I spent some time there with Margaux and Tyree, two students researching permaculture, and learned about the transition from the modern gadgetized world to the subsistence life.
Marguax and Tyree are students at Centre College, where I work. The college integrates course work, study abroad, international internships and career placement into a continuum, where students no longer experience travel and study as divisible, one-off experiences. Margaux and Tyree participate in Centre’s Asia and the environment track, which has taken them from coursework on campus, to study abroad programs in Thailand and Malaysian Borneo.
Despite being tough and active, both Margaux and Tyree talked about how humbling it is to have to be taught everything from scratch. They’re great students and capable musicians, eager to learn and assist, but they come crashing against their limitations when they’re asked to do even the simplest tasks on the farm: carve a pineapple properly, plant rice on slopping terrain, take the buffalo to water, etc.

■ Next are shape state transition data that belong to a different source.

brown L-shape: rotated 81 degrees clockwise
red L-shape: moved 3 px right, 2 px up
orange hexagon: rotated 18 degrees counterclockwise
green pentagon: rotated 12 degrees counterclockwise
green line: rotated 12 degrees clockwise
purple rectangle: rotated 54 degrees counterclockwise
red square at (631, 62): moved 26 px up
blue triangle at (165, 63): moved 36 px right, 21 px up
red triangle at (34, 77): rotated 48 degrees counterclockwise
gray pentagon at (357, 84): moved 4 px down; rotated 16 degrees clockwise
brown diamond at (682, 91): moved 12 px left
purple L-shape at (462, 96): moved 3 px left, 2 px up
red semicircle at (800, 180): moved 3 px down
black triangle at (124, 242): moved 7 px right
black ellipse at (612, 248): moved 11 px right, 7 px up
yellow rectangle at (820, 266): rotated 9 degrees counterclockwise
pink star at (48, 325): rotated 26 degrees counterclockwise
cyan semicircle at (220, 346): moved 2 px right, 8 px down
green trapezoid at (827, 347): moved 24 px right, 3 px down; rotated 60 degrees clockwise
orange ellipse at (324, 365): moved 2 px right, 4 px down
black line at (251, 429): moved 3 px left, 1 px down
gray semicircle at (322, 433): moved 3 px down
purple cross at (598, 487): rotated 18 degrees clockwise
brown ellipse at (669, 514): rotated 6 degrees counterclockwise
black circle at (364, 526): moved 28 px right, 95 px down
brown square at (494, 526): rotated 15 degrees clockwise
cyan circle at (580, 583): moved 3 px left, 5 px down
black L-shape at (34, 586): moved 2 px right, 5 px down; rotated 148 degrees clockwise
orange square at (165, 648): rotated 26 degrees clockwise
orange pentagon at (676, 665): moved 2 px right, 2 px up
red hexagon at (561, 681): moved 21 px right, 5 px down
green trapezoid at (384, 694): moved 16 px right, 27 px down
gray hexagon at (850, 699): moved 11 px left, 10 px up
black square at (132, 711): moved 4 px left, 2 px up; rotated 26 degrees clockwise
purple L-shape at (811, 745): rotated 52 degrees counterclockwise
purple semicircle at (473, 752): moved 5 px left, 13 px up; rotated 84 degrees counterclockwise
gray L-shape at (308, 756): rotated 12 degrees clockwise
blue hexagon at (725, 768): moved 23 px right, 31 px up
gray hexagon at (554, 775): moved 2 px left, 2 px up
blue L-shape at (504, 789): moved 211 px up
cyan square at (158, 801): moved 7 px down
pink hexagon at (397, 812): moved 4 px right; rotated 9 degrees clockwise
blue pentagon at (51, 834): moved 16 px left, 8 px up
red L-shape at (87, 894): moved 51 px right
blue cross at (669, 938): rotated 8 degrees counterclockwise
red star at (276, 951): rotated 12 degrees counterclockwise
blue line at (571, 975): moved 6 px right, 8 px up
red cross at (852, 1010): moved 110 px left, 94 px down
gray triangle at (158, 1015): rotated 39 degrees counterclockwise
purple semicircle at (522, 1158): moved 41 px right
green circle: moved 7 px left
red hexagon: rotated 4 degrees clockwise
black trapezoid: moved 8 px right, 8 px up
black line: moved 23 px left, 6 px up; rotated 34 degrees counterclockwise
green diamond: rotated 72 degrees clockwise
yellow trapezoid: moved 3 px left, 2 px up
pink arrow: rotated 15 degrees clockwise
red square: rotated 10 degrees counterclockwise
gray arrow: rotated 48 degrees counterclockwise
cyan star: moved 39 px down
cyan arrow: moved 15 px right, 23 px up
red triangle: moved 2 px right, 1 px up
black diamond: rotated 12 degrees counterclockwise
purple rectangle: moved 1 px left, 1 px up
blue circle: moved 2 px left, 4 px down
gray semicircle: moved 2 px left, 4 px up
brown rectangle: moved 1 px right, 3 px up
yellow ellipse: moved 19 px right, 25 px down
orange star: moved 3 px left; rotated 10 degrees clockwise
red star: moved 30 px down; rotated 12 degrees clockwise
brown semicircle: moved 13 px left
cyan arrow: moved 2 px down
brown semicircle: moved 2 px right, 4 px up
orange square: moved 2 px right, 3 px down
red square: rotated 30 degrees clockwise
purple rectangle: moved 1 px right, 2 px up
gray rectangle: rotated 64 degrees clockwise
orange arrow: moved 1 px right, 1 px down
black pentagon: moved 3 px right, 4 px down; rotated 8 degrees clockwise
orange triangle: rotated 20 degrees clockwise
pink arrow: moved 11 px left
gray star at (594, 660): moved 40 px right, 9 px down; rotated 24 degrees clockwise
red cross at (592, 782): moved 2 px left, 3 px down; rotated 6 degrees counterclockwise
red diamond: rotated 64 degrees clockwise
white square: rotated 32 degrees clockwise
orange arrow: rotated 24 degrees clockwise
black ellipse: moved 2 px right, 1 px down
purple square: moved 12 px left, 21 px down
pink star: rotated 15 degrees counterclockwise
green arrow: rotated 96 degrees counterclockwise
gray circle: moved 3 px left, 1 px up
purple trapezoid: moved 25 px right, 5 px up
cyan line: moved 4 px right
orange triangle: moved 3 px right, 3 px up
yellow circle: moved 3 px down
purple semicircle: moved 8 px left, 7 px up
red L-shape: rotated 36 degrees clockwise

There’s always a lingering feeling of being a bother to Jim and his family, even more so as they insist on lending a hand. As director of our college’s international programs, I often witness insecurity and awkwardness emerging from immersion experiences. The unfamiliarity of living within a subsistence-based experience can rightly aggravates feelings of disorientation and inadequacy.
I often witness students' insecurity and awkwardness emerging from immersion experiences. The unfamiliarity of living within a subsistence-based experience can aggravate feelings of inadequacy.
Margaux and Tyree seemed discouraged at times, doubting the value of their contribution. I, however, saw something much different happening.
After being at the Happy Healing Home for only a short time, Margaux and Tyree looked like they were running the place: organizing an assembly line to prepare food and wash dishes, fixing bamboo huts and mowing grass with hand scythes. One of my evening tasks was to help the family repair a rotted-out kitchen prep table. Tyree joined me and proceeded to detail a quick blueprint and process for obtaining and preparing the wood, and efficiently swapping out damaged pieces. She grabbed a homemade hatchet and hand saw, cut a couple of logs to size, knocked off some knots and dug a hole for a new post. In under an hour, we had the fresh wood nailed into place and the table (practically) level and ready for dinner (a beautiful spread of fresh fruits, rice, chicken and salsas).
Humility can seem fairly one-sided when we experience it; we feel inadequate and flawed when out of our element. Sadly, I’m pretty sure we don’t see how that motivates us to try harder and achieve more.
For all their perceived shortcoming as novice farmers, the fact that Margaux and Tyree can already plant bananas and rice, care for chickens and water buffalo, fetch water from nearby ponds and wells, mend fences and bamboo huts, and finally repair furniture with logs from the forest is reason enough to allow ourselves to linger in new places and to let humility motivate us to greater accomplishment.